When we talk about things like, things are so different today. They were really different in the late 19th century into 1900 because Kings and Queens and futile societies that had existed for hundred and hundreds years were shattered in that time. And so many people were looking at what was being created and said, “No. I’m not going to do it. I’m going to do something else.”

And that’s where, like my example of Rachmaninoff comes in and I love his music. I respect him and there’s absolutely no judgment on his style “staying the same.” And I look at Schoenberg and I think absolutely wonderful and his style radically changed and it’s a testament to history and what he came up with and it’s different.

And that’s one of the most important things is that, like what we’ve been talking about, is you have to find something in your voice that you feel you can communicate and is worthwhile. When you’re talking about what’s been going in the pandemic, the political milieu of the U.S. and the world actually, is that for me I’ve actually doubled down, it sounds funny, I’ve doubled down on children’s music. So instead of my style communicating the uncertainty or the confusing nature of the world, my style has simplified it into.

Dr. Jackie Fowler: But you see that as a reaction to the cultural context and the socio historical context you find yourself. So in effect it’s the same kind of response, just going the other way. We’re all affected by the environment we live in.

Dr. Bjorn Mercer: Completely. And even with my writings, I’ve been focusing mainly on virtues. Not how people should live, but in ways in which there are wonderful traditions that we humans inherit that we can continue with. Not all traditions are great and we do need to throw some of them out. But in many ways there are wonderful traditions that we inherit from our fathers and mothers that we should continue. And then there’re other ones we should throw them out because, you know what, they don’t matter anymore and they don’t apply to contemporary humans.

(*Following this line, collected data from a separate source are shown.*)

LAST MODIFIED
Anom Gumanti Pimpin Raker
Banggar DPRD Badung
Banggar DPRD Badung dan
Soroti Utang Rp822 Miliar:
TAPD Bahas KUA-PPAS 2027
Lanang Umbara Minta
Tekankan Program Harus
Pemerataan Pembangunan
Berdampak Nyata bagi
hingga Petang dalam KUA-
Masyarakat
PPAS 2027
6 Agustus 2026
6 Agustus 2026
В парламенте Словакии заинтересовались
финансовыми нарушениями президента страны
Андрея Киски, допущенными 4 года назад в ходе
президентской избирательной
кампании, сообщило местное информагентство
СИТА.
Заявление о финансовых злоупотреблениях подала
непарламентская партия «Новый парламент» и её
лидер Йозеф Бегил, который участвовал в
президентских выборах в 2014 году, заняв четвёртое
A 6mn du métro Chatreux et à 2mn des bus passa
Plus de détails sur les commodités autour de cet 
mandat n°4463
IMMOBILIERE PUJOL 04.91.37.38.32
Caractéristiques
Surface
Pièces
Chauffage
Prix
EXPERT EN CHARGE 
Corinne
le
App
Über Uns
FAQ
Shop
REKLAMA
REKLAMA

Dr. Jackie Fowler: I agree. But I think that it’s scary. It gets us to the edge of the abyss. So we’re much more comfortable with what we know, even if what we know is not right. We know it’s not right, but we can’t give it up because we don’t know what’s coming.

Dr. Bjorn Mercer: Exactly. And that’s why when people throw around progressive or conservative or different things like that, and somebody says, “I’m a conservative.” I’m like, I get it. Because conservative is like sticking with what you know, with traditions, beautiful traditions and things that you’ve inherited from your parents. And there’s nothing that we don’t want to do then to look at our parents or our heritage and say, “They were wrong.” And this is a simplified view of it. But to be conservative is to say, “Yes, what we’ve inherited is beautiful.” And in many ways what we have inherited is beautiful, but in other ways, what we’ve inherited is quite ugly.

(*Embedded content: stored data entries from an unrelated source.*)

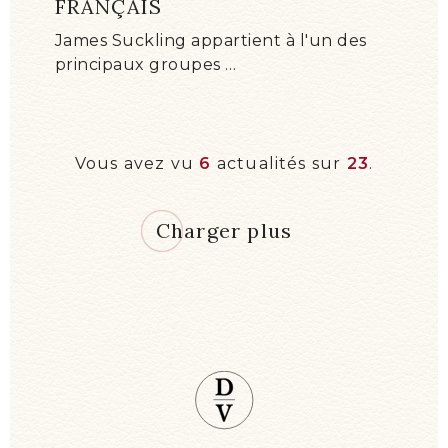
FRANÇAIS
James Suckling appartient à l'un des
principaux groupes …
Vous avez vu
6
actualités sur
23
.
Charger plus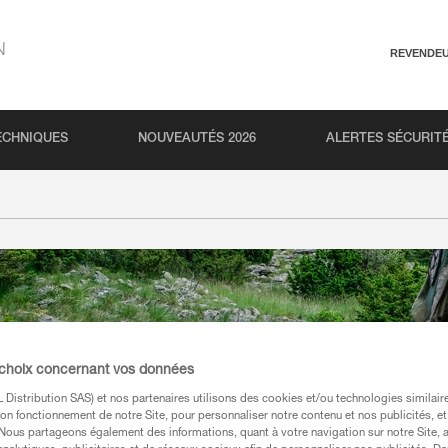
N
REVENDE
ECHNIQUES
NOUVEAUTÉS 2026
ALERTES SÉCURIT
 choix concernant vos données
Distribution SAS) et nos partenaires utilisons des cookies et/ou technologies similai
on fonctionnement de notre Site, pour personnaliser notre contenu et nos publicités, et
. Nous partageons également des informations, quant à votre navigation sur notre Site, 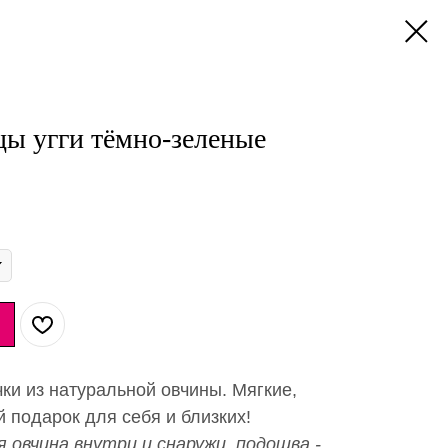
ы угги тёмно-зеленые
ки из натуральной овчины. Мягкие,
 подарок для себя и близких!
 овчина внутри и снаружи, подошва -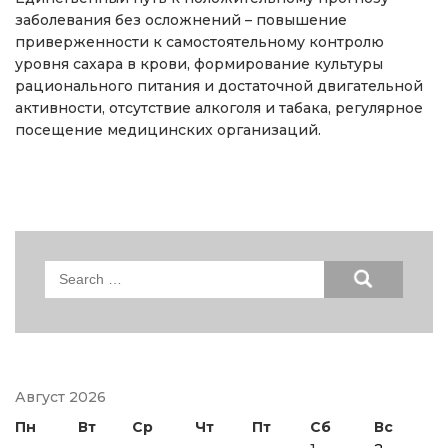
заболевания без осложнений – повышение
приверженности к самостоятельному контролю
уровня сахара в крови, формирование культуры
рационального питания и достаточной двигательной
активности, отсутствие алкоголя и табака, регулярное
посещение медицинских организаций.
Search
for:
Август 2026
Пн
Вт
Ср
Чт
Пт
Сб
Вс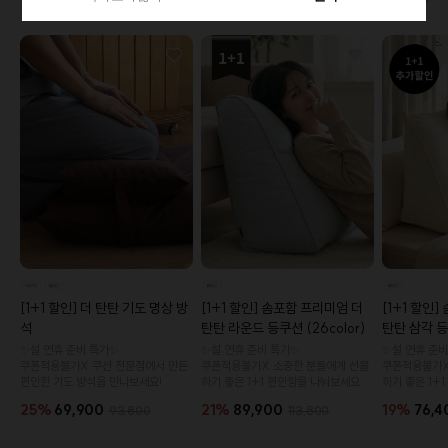
1+1특가로 만나보세요!🔥
더보기
[1+1 할인] 솜포함 프리미엄 더
[1+1 할인
[1+1 할인] 더 탄탄 기도 명상 방
탄탄 라운드 등쿠션 (26color)
탄탄 삼각 등쿠
석
✨설 연휴 준비 특가✨
✨설 연휴 준비
✨설 연휴 준비 특가✨
쿠폰적용불가X 소중한 분들에게 선물
쿠폰적용불가X
쿠폰적용불가X 쿠션 전문점에서 만든
하기 좋은 1+1 편안함을 나눠보세요.
하기 좋은 1+
편안한 기도 방석을 만나보세요!
21%
89,900
19%
76,4
25%
69,900
113,800
93,800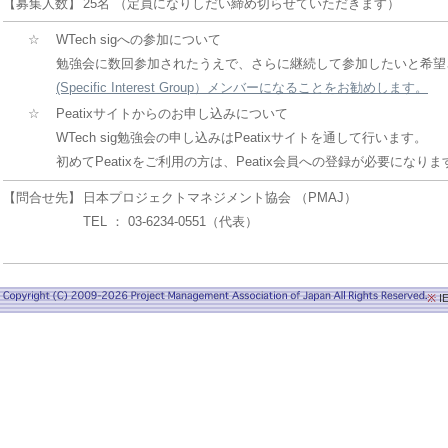
【募集人数】
25名 （定員になりしだい締め切らせていただきます）
☆
WTech sigへの参加について
勉強会に数回参加されたうえで、さらに継続して参加したいと希望
(Specific Interest Group）メンバーになることをお勧めします。
☆
Peatixサイトからのお申し込みについて
WTech sig勉強会の申し込みはPeatixサイトを通して行います。
初めてPeatixをご利用の方は、Peatix会員への登録が必要になりま
【問合せ先】
日本プロジェクトマネジメント協会 （PMAJ）
TEL ： 03-6234-0551（代表）
※
I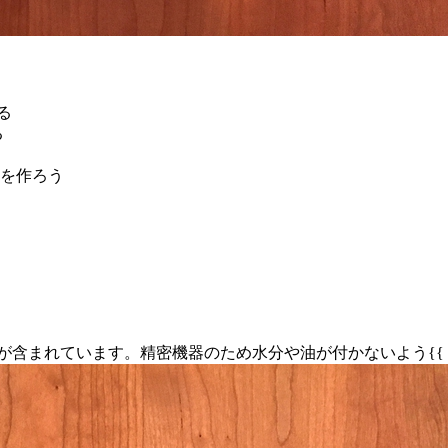
る
る
を作ろう
ます。精密機器のため水分や油が付かないよう{{ “B00102D3HY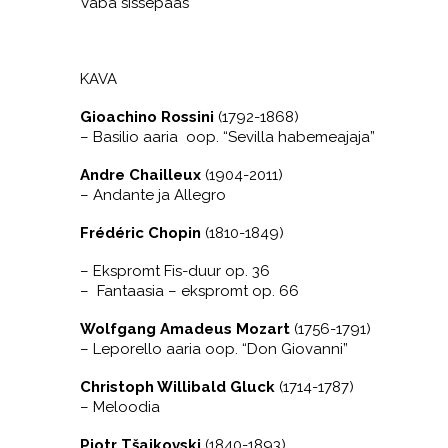
Vaba sissepääs
KAVA
Gioachino Rossini
(1792-1868)
– Basilio aaria oop. “Sevilla habemeajaja”
Andre Chailleux
(1904-2011)
– Andante ja Allegro
Frédéric Chopin
(1810-1849)
– Ekspromt Fis-duur op. 36
– Fantaasia – ekspromt op. 66
Wolfgang Amadeus Mozart
(1756-1791)
– Leporello aaria oop. “Don Giovanni”
Christoph Willibald Gluck
(1714-1787)
– Meloodia
Pjotr Tšaikovski
(1840-1893)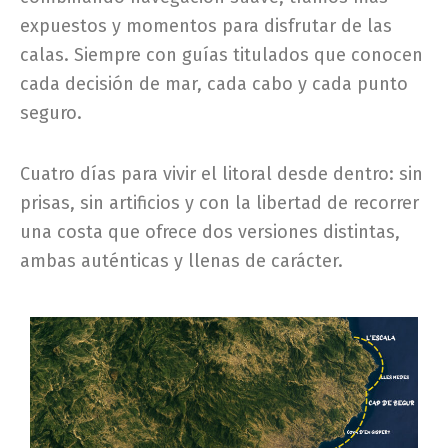
expuestos y momentos para disfrutar de las
calas. Siempre con guías titulados que conocen
cada decisión de mar, cada cabo y cada punto
seguro.
Cuatro días para vivir el litoral desde dentro: sin
prisas, sin artificios y con la libertad de recorrer
una costa que ofrece dos versiones distintas,
ambas auténticas y llenas de carácter.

Dr. Jackie Fowler: I think Bjorn, one of the things you’re getting to that I love about creatives is that we’re used to chaos. So creativity happens in the chaos. We’re used to taking step into the abyss otherwise we can’t create. If you follow the rules all the time, when you create, it’s a white bread creation. So we step into the creative chaos and we let it go. And I find often that it’s the creatives that take the rest of us kicking and screaming into the next set of traditions, into our new set of traditions.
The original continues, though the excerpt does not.